Remember those days of climbing up trees, scraping skin off knees and elbows, and then tumbling from a low branch into nettles? Nowadays it’s injuries from crashing off trampolines rather than falling from trees that make the queues at A&E, but for anyone who can remember golden summers mucking about with mates in woodland, the equally golden memory of tree climbing lingers on.
Chris Sharma, a climber from the US, has taken this one level further, temporarily deserting the towering limestone cliffs of his adopted Spain to return home to California and climb a giant redwood tree.
Sharma decided to free climb the tree, using just hands and feet without spurs to dig into the bark. The tree he climbed soared 77 meters, with 50 meters of pure bark before he reached the first branch. This posed a great challenge, with the myriad patterns in the bark making it impossible to remember hand and foot holds as he might on a rock face.
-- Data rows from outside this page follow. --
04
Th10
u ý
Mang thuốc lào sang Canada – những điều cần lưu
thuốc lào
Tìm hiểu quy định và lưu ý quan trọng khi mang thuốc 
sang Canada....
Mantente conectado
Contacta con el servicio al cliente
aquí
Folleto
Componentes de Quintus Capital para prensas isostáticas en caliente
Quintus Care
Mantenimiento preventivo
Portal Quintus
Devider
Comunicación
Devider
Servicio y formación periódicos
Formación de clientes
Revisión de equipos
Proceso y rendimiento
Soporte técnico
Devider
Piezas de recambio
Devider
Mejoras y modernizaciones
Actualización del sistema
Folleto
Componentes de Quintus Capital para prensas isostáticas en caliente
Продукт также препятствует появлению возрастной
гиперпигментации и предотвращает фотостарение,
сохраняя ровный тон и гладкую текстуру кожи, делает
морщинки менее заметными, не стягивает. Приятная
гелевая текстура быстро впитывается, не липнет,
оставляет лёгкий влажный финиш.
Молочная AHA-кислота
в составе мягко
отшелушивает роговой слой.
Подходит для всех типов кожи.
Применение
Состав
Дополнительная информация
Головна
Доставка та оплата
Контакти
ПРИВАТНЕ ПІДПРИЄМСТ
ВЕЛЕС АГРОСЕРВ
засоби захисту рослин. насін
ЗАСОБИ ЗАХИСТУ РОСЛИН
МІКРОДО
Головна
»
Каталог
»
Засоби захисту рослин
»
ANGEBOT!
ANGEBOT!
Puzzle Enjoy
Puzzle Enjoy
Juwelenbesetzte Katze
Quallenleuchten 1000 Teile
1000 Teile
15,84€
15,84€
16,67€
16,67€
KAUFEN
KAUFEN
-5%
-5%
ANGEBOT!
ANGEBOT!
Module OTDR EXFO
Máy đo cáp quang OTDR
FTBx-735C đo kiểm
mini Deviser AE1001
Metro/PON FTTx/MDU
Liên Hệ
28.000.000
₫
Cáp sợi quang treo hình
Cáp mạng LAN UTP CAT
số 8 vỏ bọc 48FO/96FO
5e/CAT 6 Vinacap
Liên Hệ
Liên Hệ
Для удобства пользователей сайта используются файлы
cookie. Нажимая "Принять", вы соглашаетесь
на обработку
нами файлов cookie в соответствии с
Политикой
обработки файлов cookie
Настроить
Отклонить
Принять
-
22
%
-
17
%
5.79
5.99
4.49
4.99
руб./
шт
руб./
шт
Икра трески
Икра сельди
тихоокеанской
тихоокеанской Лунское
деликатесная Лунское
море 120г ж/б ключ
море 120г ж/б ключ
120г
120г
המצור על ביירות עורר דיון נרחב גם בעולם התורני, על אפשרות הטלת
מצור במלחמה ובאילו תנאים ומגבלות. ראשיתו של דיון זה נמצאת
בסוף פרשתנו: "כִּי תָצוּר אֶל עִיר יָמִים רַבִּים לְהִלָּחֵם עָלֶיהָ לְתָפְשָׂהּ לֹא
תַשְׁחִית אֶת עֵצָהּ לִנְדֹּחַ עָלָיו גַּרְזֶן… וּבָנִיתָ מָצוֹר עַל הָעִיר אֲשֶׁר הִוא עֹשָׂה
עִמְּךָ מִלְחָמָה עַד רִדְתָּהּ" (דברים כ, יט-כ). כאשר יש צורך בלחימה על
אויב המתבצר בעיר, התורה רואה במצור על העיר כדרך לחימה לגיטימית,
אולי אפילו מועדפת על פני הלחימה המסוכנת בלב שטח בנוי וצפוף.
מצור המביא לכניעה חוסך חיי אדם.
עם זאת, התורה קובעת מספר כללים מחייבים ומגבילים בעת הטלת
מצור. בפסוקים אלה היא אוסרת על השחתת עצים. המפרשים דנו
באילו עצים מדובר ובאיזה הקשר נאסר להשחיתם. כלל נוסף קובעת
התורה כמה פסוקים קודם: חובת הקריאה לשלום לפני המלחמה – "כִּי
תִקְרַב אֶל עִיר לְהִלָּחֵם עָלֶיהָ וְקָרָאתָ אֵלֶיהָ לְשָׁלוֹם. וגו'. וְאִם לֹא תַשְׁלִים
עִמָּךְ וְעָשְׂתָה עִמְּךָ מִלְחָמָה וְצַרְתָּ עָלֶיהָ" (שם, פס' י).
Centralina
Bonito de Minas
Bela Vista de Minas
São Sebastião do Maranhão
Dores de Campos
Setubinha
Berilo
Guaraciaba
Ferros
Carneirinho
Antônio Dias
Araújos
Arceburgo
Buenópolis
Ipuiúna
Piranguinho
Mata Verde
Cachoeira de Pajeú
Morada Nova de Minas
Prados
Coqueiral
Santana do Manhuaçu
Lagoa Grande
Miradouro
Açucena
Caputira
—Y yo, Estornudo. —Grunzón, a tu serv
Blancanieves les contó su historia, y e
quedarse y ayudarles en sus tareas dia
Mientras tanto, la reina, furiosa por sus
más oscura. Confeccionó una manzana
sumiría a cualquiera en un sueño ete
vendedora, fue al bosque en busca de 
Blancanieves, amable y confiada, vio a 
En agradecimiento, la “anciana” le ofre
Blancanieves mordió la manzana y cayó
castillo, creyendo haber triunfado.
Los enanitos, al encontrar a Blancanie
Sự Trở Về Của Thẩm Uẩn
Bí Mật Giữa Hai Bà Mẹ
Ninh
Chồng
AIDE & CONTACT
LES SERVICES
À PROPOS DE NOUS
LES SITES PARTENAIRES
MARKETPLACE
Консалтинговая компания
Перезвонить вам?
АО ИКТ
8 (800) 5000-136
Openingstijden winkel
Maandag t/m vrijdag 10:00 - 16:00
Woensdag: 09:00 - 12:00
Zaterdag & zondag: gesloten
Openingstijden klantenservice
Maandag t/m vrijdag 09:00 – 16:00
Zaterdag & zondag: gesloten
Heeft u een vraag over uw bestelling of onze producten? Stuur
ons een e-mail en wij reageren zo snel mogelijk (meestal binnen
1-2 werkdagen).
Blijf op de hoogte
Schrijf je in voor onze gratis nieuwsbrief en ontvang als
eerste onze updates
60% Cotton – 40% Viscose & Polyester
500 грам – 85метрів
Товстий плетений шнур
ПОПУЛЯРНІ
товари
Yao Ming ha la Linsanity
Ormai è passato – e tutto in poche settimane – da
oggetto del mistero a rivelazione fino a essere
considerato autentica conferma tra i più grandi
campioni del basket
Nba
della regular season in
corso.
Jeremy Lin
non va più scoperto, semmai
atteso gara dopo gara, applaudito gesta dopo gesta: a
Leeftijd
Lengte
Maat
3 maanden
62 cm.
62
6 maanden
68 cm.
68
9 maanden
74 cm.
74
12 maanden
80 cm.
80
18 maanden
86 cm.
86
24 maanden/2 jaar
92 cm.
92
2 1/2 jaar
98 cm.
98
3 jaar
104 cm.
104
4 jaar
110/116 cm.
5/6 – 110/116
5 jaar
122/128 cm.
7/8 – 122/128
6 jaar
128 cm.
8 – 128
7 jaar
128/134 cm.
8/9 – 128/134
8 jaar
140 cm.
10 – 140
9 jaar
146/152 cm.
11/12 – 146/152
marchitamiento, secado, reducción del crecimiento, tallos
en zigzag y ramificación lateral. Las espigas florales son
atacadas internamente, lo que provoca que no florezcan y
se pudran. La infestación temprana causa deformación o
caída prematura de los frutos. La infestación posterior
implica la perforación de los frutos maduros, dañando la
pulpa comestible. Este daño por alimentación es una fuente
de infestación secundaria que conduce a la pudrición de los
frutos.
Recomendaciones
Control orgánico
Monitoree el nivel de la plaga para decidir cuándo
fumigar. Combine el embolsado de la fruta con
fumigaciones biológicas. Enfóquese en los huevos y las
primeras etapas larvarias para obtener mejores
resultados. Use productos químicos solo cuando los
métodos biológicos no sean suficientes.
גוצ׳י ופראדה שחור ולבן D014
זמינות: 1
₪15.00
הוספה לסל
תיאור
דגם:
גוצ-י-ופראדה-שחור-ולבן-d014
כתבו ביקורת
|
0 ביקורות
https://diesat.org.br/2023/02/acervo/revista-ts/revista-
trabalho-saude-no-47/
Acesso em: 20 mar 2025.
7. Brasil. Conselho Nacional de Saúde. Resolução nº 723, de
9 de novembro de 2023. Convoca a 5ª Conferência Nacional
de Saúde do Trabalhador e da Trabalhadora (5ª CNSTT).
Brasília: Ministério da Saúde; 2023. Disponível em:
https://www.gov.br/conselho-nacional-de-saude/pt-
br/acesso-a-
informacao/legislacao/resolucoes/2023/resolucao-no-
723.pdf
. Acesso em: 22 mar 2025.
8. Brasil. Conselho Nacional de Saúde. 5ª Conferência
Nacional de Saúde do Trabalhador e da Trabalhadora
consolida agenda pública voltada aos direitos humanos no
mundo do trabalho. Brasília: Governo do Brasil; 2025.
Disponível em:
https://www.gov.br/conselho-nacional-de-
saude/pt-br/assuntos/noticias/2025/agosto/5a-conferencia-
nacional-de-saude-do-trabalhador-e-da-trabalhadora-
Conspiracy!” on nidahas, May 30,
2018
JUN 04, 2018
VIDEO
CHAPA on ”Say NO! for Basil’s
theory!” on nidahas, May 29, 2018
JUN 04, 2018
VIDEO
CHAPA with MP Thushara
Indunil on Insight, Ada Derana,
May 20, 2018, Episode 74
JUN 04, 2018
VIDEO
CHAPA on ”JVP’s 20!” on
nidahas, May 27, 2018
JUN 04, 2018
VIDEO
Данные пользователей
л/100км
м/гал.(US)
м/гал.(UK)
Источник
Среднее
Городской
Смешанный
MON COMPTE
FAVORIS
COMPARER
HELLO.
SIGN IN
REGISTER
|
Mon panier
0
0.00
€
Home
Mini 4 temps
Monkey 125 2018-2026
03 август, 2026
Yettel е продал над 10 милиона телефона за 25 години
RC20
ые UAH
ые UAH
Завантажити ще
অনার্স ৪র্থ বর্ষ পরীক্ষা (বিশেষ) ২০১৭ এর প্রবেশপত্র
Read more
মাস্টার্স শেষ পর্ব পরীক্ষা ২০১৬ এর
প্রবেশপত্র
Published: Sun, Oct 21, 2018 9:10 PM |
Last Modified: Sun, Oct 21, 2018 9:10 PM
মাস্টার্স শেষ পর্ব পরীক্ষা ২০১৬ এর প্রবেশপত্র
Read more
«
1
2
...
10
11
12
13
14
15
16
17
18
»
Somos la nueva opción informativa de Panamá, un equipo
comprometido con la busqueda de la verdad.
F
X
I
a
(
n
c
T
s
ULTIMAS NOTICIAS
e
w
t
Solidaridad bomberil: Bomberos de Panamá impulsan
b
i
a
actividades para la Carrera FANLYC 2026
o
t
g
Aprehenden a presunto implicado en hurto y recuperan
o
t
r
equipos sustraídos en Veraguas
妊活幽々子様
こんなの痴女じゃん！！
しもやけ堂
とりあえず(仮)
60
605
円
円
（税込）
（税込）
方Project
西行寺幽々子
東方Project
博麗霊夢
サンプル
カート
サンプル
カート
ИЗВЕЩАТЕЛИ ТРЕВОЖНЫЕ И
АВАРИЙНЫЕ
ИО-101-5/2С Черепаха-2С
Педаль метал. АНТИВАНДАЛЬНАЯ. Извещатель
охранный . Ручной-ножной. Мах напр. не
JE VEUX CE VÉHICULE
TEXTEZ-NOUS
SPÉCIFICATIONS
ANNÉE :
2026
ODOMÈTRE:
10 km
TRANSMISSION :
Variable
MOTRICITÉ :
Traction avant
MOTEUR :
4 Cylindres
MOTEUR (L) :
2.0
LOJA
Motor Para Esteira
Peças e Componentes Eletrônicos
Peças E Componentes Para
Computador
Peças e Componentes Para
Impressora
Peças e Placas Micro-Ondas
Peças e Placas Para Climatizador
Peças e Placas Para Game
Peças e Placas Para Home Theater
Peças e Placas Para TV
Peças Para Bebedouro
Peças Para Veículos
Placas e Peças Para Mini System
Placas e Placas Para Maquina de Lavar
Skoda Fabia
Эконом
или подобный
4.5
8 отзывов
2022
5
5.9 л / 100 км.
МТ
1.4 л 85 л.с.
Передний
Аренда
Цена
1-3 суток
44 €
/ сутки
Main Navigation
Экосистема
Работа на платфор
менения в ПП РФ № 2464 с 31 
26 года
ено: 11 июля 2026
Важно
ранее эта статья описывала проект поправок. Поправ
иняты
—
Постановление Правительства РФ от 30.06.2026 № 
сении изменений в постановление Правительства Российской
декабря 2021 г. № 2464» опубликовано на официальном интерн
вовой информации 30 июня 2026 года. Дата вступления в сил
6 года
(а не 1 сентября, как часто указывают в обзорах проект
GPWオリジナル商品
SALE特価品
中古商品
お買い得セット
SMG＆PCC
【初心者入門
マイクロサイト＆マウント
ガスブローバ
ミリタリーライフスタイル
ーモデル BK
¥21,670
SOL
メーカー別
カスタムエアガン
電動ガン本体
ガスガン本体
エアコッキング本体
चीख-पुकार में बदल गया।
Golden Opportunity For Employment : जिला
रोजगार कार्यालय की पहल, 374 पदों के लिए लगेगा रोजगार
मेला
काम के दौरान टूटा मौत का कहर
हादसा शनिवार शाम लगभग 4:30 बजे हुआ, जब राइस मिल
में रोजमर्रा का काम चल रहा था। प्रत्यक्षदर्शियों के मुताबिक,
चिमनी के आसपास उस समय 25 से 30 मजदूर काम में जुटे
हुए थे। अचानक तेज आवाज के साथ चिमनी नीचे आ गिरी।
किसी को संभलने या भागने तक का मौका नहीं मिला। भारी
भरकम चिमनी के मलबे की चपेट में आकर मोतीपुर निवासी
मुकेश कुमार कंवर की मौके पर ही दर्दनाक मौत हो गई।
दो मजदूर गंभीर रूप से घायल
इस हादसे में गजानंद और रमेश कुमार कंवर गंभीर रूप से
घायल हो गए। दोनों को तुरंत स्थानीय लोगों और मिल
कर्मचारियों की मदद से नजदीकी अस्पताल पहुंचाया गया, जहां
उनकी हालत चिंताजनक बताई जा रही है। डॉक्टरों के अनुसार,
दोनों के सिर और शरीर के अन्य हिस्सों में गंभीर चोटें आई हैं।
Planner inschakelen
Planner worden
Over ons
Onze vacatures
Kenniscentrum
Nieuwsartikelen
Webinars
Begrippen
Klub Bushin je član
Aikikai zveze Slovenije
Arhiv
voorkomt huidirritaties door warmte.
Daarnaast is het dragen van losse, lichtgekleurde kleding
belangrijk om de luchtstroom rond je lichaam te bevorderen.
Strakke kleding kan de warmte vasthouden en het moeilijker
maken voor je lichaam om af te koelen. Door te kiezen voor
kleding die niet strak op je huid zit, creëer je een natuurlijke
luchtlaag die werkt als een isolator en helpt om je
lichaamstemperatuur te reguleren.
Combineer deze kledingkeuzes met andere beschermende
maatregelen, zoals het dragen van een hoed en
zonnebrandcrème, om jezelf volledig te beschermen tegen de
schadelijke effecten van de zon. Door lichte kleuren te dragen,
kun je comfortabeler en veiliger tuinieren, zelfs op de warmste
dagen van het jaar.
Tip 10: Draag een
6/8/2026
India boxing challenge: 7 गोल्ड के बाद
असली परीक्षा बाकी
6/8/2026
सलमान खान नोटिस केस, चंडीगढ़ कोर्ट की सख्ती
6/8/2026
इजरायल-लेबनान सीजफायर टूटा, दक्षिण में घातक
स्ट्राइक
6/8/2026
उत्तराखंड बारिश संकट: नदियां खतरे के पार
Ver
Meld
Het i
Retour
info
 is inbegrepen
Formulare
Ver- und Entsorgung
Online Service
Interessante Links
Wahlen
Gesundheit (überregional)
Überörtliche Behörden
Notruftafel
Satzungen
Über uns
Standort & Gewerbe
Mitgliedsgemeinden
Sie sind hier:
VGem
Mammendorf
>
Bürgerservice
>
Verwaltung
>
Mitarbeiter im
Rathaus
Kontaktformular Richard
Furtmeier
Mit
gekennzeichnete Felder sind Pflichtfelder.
“As rock climbers, we’re trained to look at cliffs and see the sequence. On the redwood, I drew a blank. I got disoriented by all the patterns,” said Chris Sharma.
But the experience proved highly rewarding.
“For me, climbing has always been about reconnecting to that playful side. It can be so serious. You put your heart and soul into a hard rock project. But it’s also good to take a step back and remember that this is supposed to be about having fun.”